Congress created the IAC under Section 911 of the Dodd-Frank Act, with the drafted purpose to:

advise  and  consult  with  the  Commission [SEC]  on … regulatory priorities of the Commission; … issues  relating  to  the  regulation  of  securities products, trading  strategies, and  fee  structures, and the effectiveness of disclosure; …  initiatives  to  protect  investor  interest;  and  … initiatives to promote investor confidence and the integrity of the securities marketplace; and … submit  to  the  Commission  such  findings  and  recommendations  as  the  Committee determines  are  appropriate, including  recommendations  for  proposed  legislative changes.

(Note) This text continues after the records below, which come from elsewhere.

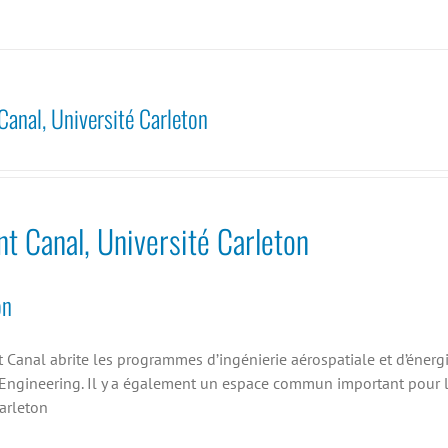
Canal, Université Carleton
t Canal, Université Carleton
on
t Canal abrite les programmes d’ingénierie aérospatiale et d’énerg
Engineering. Il y a également un espace commun important pour le
Carleton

This sounds innocuous enough. Moreover, it appears Section 911’s authors expected membership to be broadly based and to represent a variety of interests:

The members of the Committee shall be … the Investor Advocate [heads the Office of the Investor Advocate, a new office established by Section 915 of the Dodd-Frank Act]; … a representative of State securities commissions; … a representative of the interests of senior citizens; and … not fewer than 10, and not more than 20, members appointed by the Commission, from among individuals who … represent the interests of individual equity and debt investors, including investors in mutual funds; … represent the interests of institutional investors, including the interests of pension funds and registered investment companies; … are knowledgeable about investment issues and decisions; and … have reputations of integrity.

Nevertheless, like a lot of legislation, Section 911 has had unintended consequences. The IAC’s membership has been dominated by shareholder empowerment advocates. I estimate at least seven of the 18 members can be considered movement supporters, including Chairman Kurt Schacht of the CFA Institute and Vice Chairman Anne Sheehan, Vice Chairman of the California State Teachers’ Retirement System, who presumably set the committee’s agenda.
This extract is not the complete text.